▶ Entries supplied:
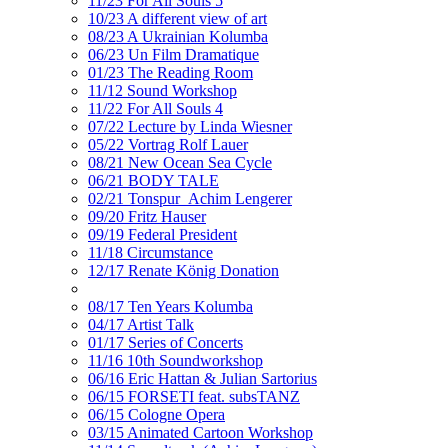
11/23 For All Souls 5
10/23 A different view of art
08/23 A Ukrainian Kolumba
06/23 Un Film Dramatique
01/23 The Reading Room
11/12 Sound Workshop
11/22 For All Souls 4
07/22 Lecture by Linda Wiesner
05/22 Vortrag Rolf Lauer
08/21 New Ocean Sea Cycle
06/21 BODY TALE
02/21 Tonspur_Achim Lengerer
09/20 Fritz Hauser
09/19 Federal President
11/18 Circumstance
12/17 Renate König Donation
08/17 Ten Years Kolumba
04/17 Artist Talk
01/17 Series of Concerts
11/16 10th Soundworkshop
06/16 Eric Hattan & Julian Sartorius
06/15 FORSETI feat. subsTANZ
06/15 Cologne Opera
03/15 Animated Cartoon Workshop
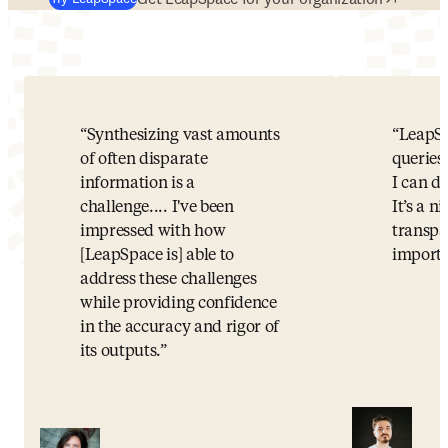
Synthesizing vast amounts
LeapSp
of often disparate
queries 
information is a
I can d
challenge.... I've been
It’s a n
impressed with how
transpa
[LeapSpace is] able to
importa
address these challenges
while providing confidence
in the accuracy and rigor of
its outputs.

▶ Work to complete:
If a record holds a picture, drop the picture and return the rest of it exactly.

▶ Response area:
11/23 For All Souls 5
10/23 A different view of art
08/23 A Ukrainian Kolumba
06/23 Un Film Dramatique
01/23 The Reading Room
11/12 Sound Workshop
11/22 For All Souls 4
07/22 Lecture by Linda Wiesner
05/22 Vortrag Rolf Lauer
08/21 New Ocean Sea Cycle
06/21 BODY TALE
02/21 Tonspur_Achim Lengerer
09/20 Fritz Hauser
09/19 Federal President
11/18 Circumstance
12/17 Renate König Donation
08/17 Ten Years Kolumba
04/17 Artist Talk
01/17 Series of Concerts
11/16 10th Soundworkshop
06/16 Eric Hattan & Julian Sartorius
06/15 FORSETI feat. subsTANZ
06/15 Cologne Opera
03/15 Animated Cartoon Workshop
Synthesizing vast amounts
LeapSp
of often disparate
queries 
information is a
I can d
challenge.... I've been
It’s a n
impressed with how
transpa
[LeapSpace is] able to
importa
address these challenges
while providing confidence
in the accuracy and rigor of
its outputs.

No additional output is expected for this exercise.